I hope Mr Justice Lightman will sit hard on The Lawyer's reporter for reporting his disparagement of non-law graduate barristers in such a way as to make it sound much more like vapid assertion than argument in the article "Judge attacks barristers without law degrees" (The Lawyer, 9 June 1998).

My respect for High Court judges is such that I am sure that his lecture was based on a considered, wide-ranging and detailed analysis of recent evidence of the failings of law – and non-law graduate barristers who have appeared before him, and whom he has come to know or hear about by other means, and that all such failings in non-law graduates as he has identified are explicable only by reference to the fact that they did not study law at university.

No doubt the empirical evidence on which he relies will be published in due course, and be so detailed and transparently impartial as to immediately command widespread popular and expert assent.

I can find no obvious analogy between the extent to which a biology O-level student resembles a GP and the extent to which a non-law graduate barrister with, say, 10 years' experience resembles a law graduate barrister of similar seniority in relevant respects, but I dare say the analogy only appears false to my sparingly educated, ex-CPE mind.
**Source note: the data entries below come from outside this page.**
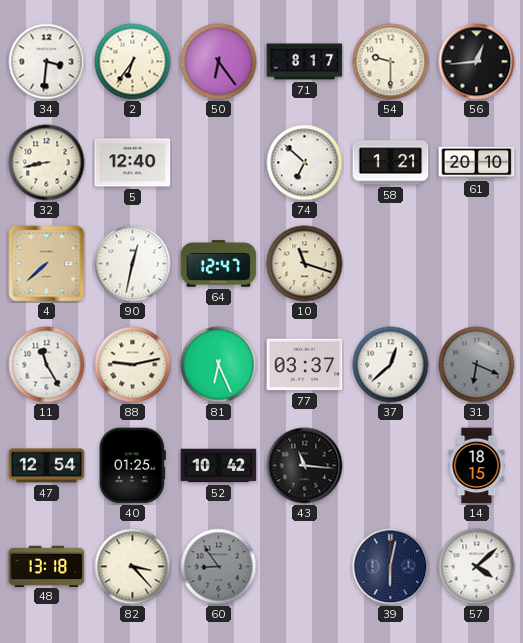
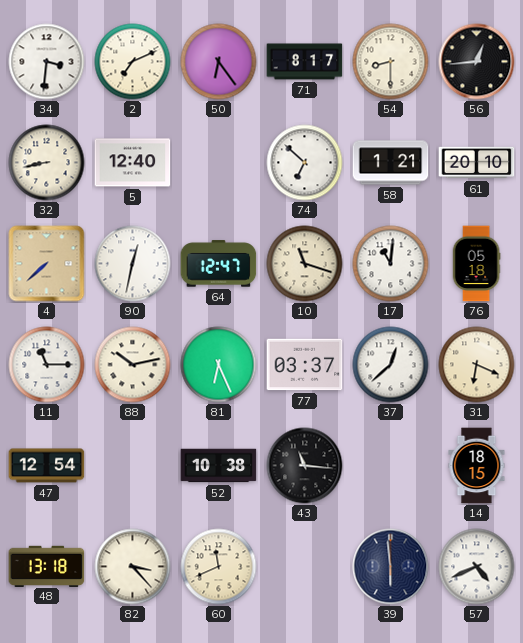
2: 6:36 -> 7:11
54: 9:30 -> 8:30
17: none -> 11:01
76: none -> 05:18
11: 11:25 -> 11:15
88: 9:13 -> 10:13
31 dial: grey -> cream
40: 01:25 -> none
52: 10:42 -> 10:38
60: 8:54 -> 11:41
60 dial: grey -> cream
39: 6:02 -> 5:59
57: 4:08 -> 4:41
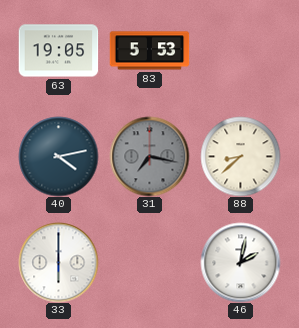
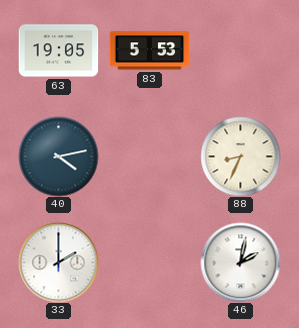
31: 7:17 -> none
88: 8:38 -> 8:34
33: 6:00 -> 2:00
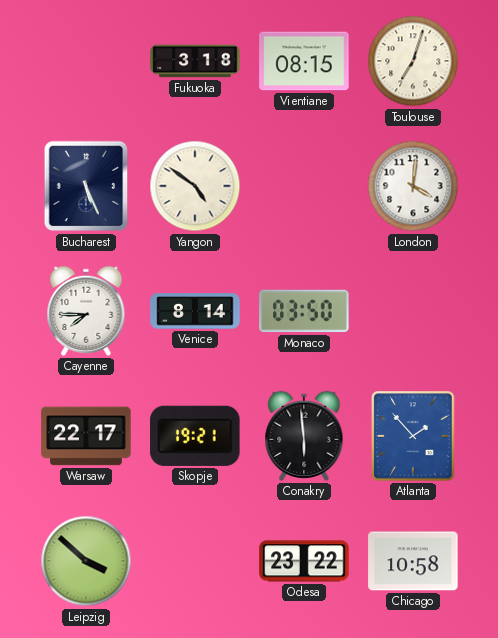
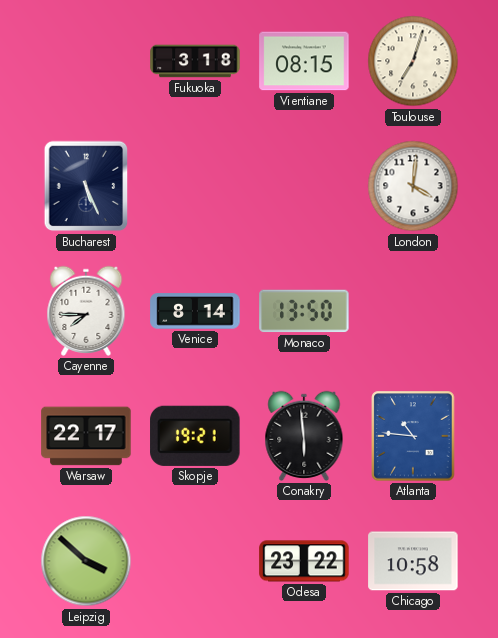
Yangon: 4:51 -> none
Monaco: 03:50 -> 13:50
Atlanta: 1:53 -> 10:46
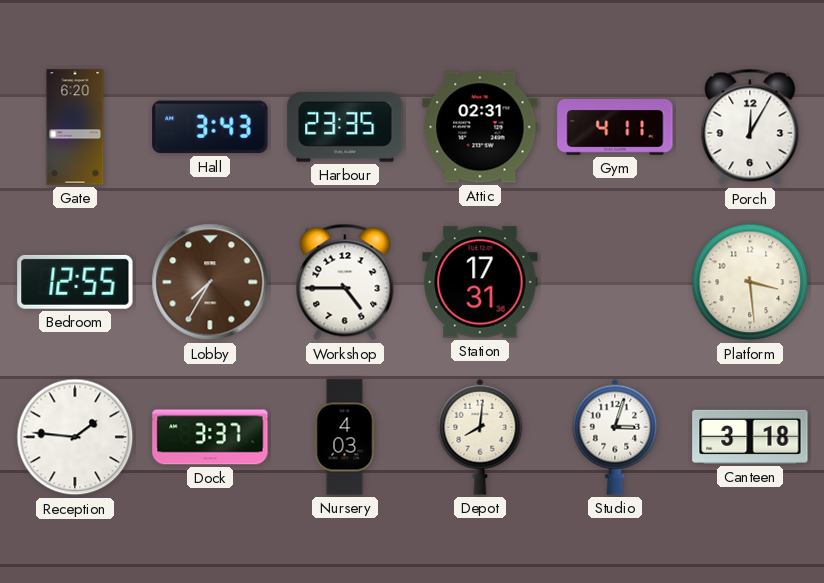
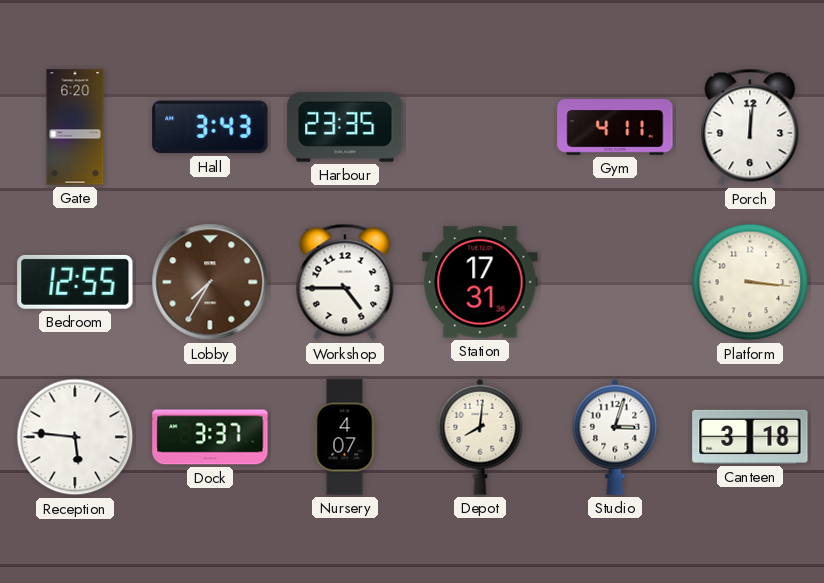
Attic: 02:31 -> none
Porch: 12:05 -> 12:01
Platform: 3:29 -> 3:16
Reception: 1:46 -> 5:46
Nursery: 4:03 -> 4:07
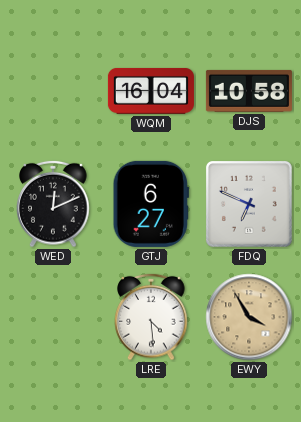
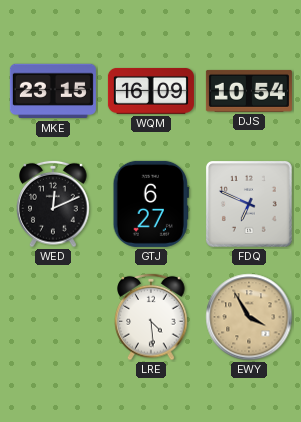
MKE: none -> 23:15
WQM: 16:04 -> 16:09
DJS: 10:58 -> 10:54
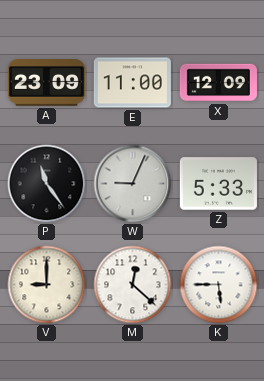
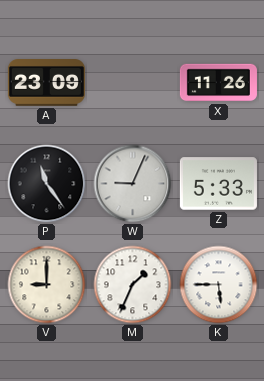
E: 11:00 -> none
X: 12:09 -> 11:26
M: 12:22 -> 1:34
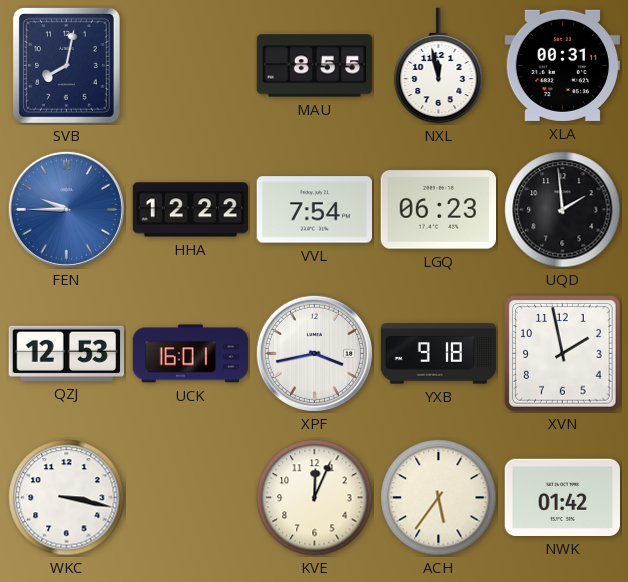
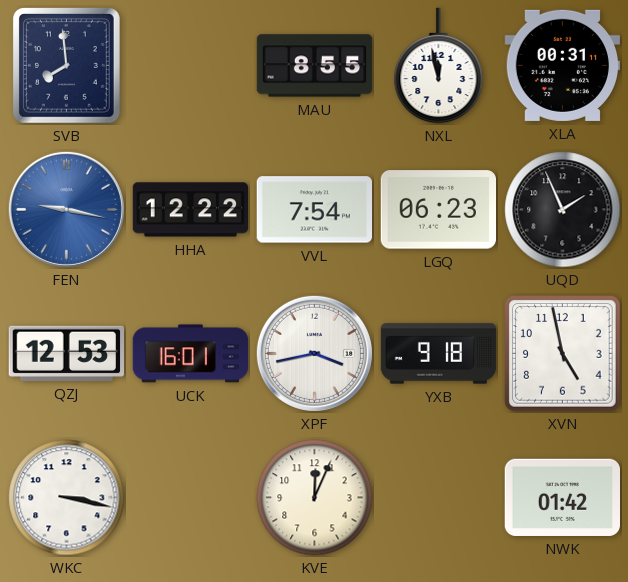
SVB: 8:02 -> 7:59
FEN: 9:45 -> 9:17
UQD: 1:59 -> 1:56
XVN: 1:58 -> 4:58
ACH: 5:36 -> none
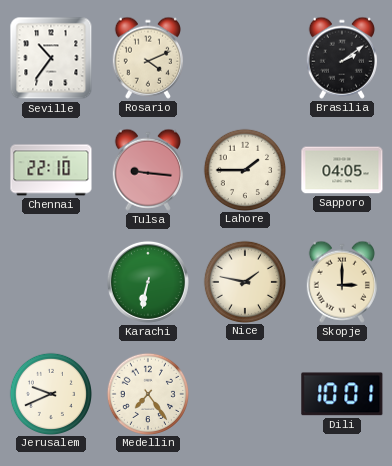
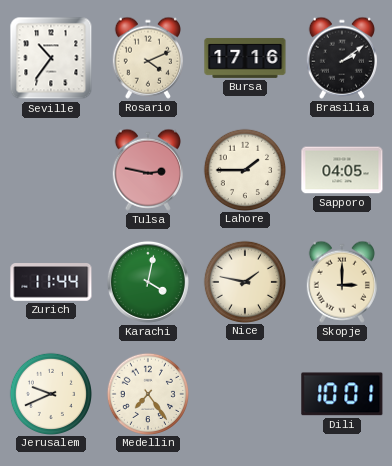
Bursa: none -> 17:16
Chennai: 22:10 -> none
Tulsa: 9:16 -> 2:47
Zurich: none -> 11:44
Karachi: 6:32 -> 4:02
I hope, however, that Judge Lightman can publish answers to three questions, in a forum, perhaps The Lawyer, where all can hear and evaluate his answers. First, why do chambers, take on non-law graduates and retain them in chambers once they become successful if they are so unvaryingly deficient?

Second, why do solicitors, the CPS and lay clients, working in a competitive market, continue to employ and instruct them again and again?

Finally, why do so many law-graduate employers of ex-CPE barristers and solicitors say that many present-day CPE students outshine many law graduates?